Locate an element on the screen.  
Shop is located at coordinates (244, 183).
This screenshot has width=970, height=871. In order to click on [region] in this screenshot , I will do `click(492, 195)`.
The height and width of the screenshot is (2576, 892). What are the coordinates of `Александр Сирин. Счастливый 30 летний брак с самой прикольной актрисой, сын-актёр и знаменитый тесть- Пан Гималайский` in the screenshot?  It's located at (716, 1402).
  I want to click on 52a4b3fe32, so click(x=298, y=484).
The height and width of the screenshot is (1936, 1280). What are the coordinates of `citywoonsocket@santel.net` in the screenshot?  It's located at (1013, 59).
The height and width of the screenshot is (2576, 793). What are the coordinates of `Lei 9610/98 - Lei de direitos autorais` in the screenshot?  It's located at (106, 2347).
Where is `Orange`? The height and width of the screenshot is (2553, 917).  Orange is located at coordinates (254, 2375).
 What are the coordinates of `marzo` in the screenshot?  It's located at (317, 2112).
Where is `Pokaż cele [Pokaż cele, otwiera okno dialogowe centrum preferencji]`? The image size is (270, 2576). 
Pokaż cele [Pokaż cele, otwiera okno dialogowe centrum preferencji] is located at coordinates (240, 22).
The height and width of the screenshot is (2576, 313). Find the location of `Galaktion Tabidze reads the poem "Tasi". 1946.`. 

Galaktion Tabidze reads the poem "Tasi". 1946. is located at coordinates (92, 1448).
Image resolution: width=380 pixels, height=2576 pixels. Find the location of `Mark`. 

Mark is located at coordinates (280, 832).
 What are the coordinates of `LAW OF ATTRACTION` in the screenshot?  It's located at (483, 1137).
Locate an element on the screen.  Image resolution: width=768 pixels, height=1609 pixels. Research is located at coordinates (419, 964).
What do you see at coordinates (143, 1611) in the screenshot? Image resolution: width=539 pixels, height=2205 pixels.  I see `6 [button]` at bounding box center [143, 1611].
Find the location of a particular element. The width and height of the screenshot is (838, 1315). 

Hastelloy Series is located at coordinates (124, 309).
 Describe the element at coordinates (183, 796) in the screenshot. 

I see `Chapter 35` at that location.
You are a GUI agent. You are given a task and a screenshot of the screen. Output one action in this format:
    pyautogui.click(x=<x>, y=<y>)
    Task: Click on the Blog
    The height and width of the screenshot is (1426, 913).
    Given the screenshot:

....

Retype each record, matching it exactly.

Locate an element on the screen.  
Shop is located at coordinates (244, 183).
This screenshot has width=970, height=871. In order to click on [region] in this screenshot , I will do `click(492, 195)`.
The height and width of the screenshot is (2576, 892). What are the coordinates of `Александр Сирин. Счастливый 30 летний брак с самой прикольной актрисой, сын-актёр и знаменитый тесть- Пан Гималайский` in the screenshot?  It's located at (716, 1402).
  I want to click on 52a4b3fe32, so click(x=298, y=484).
The height and width of the screenshot is (1936, 1280). What are the coordinates of `citywoonsocket@santel.net` in the screenshot?  It's located at (1013, 59).
The height and width of the screenshot is (2576, 793). What are the coordinates of `Lei 9610/98 - Lei de direitos autorais` in the screenshot?  It's located at (106, 2347).
Where is `Orange`? The height and width of the screenshot is (2553, 917).  Orange is located at coordinates (254, 2375).
 What are the coordinates of `marzo` in the screenshot?  It's located at (317, 2112).
Where is `Pokaż cele [Pokaż cele, otwiera okno dialogowe centrum preferencji]`? The image size is (270, 2576). 
Pokaż cele [Pokaż cele, otwiera okno dialogowe centrum preferencji] is located at coordinates (240, 22).
The height and width of the screenshot is (2576, 313). Find the location of `Galaktion Tabidze reads the poem "Tasi". 1946.`. 

Galaktion Tabidze reads the poem "Tasi". 1946. is located at coordinates (92, 1448).
Image resolution: width=380 pixels, height=2576 pixels. Find the location of `Mark`. 

Mark is located at coordinates (280, 832).
 What are the coordinates of `LAW OF ATTRACTION` in the screenshot?  It's located at (483, 1137).
Locate an element on the screen.  Image resolution: width=768 pixels, height=1609 pixels. Research is located at coordinates (419, 964).
What do you see at coordinates (143, 1611) in the screenshot? Image resolution: width=539 pixels, height=2205 pixels.  I see `6 [button]` at bounding box center [143, 1611].
Find the location of a particular element. The width and height of the screenshot is (838, 1315). 

Hastelloy Series is located at coordinates (124, 309).
 Describe the element at coordinates (183, 796) in the screenshot. 

I see `Chapter 35` at that location.
You are a GUI agent. You are given a task and a screenshot of the screen. Output one action in this format:
    pyautogui.click(x=<x>, y=<y>)
    Task: Click on the Blog
    The height and width of the screenshot is (1426, 913).
    Given the screenshot:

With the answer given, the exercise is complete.